Common Ground hosted its annual Pride Prom on April 13 in the Hayden-Clark Alumni Center Ballroom. Photo by Katelyn Edwards

Neon lights whirled around the room. Bodies crowded onto the dance floor. Rainbows were draped over every surface: tables, walls, doorframes and quite a few of the guests. People moved to the beat, chatted with friends or perused tables full of desserts.

The third annual Bradley Pride Prom took place from 7-10 p.m. Saturday in the Hayden-Clark Alumni Center Ballroom.

“I had a really good time,” Kaylee Cechini, a sophomore English major, said. “It was really well planned. There was a photo booth, there was snacks, good music, fun dancing … I requested songs three times and they didn’t play my music, that’s my only qualm.”

The dance was organized by Common Ground, Bradley’s LGBTQ Straight Alliance.

In addition to Pride Prom, Common Ground hosts educational meetings on topics like LGBTQ history and hormone therapy. It brings in speakers like Jim Obergefell, the plaintiff in the 2015 Supreme Court case that ultimately led to marriage equality. The group also hosts the occasional game night.
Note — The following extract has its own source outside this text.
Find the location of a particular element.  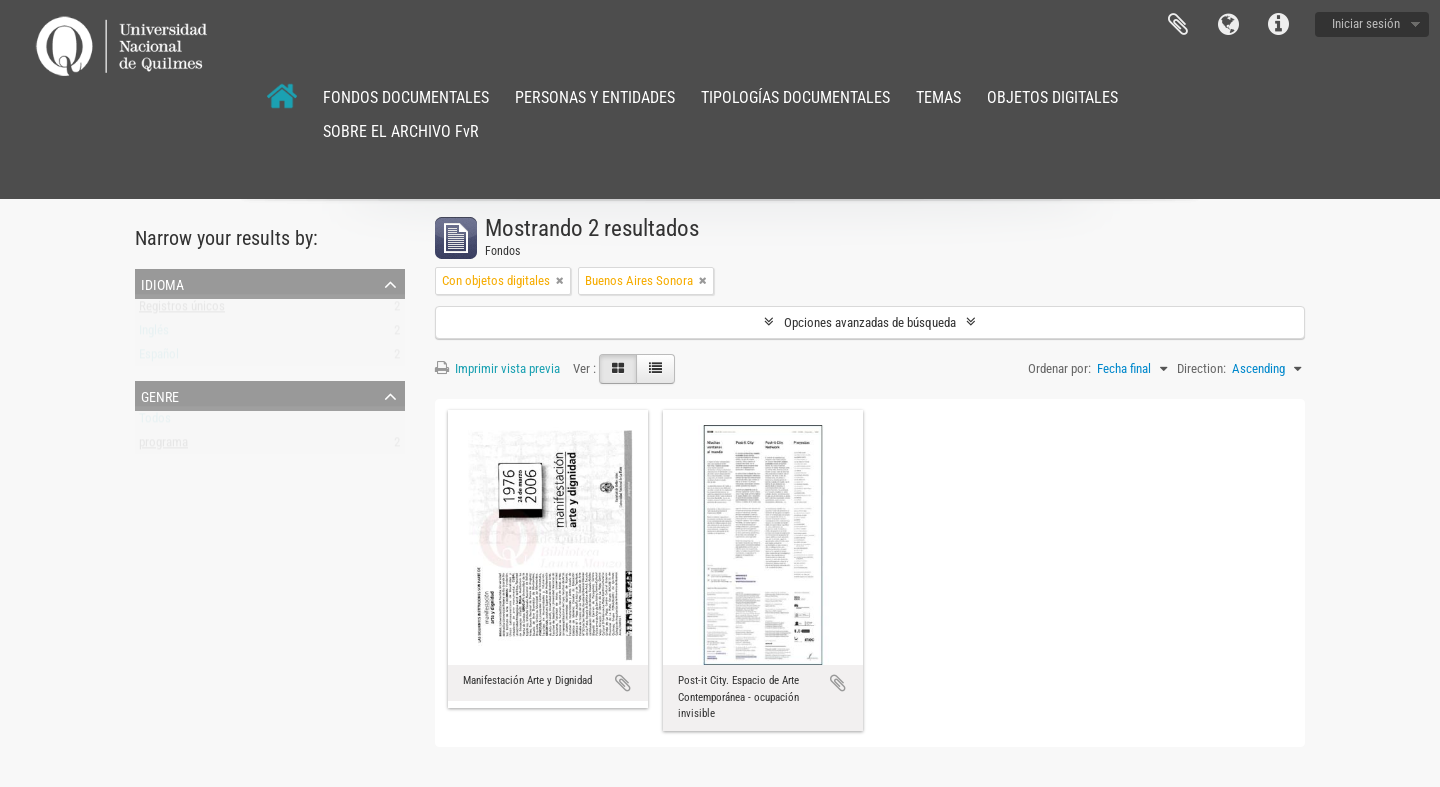

Genre is located at coordinates (160, 395).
Pride Prom is the organization’s biggest event.

“[The planning process] usually starts almost immediately after the last one ends,” said Melissa Dillon, the current president of Common Ground. “This is my second term as president, so the minute the last one ended, I kind of started getting the budget together, filling out [a] lot of forms, and just kind of contacting people who we knew we would need to talk to.”

Most of the funding for the event came from the Student Activities Budget Review Committee, SABRC, but donation buckets were set out at the entrances, raising about $157 for the Center For Prevention of Abuse.

Seventy Bradley students attended, with an additional 20 or 30 from colleges and LGBTQ organizations in the area.

Attendee Nicki Eckland, junior English and international studies double major, thought Pride Prom succeeded in its aim.

“I thought it was a good opportunity to allow students to express themselves in ways that they might not have felt comfortable doing in high school,” Eckland said.

The idea for Pride Prom came from former Common Ground president Allison Newton.

“A lot of people didn’t get to go to prom with someone that they were genuinely romantically interested in, or they didn’t get to go presenting as the gender they felt most comfortable, or wearing clothes they felt comfortable in,” Dillon, a junior history and social studies major, said. “And so this way people get to have that experience in a room surrounded by people they know they’re going to be accepted by.”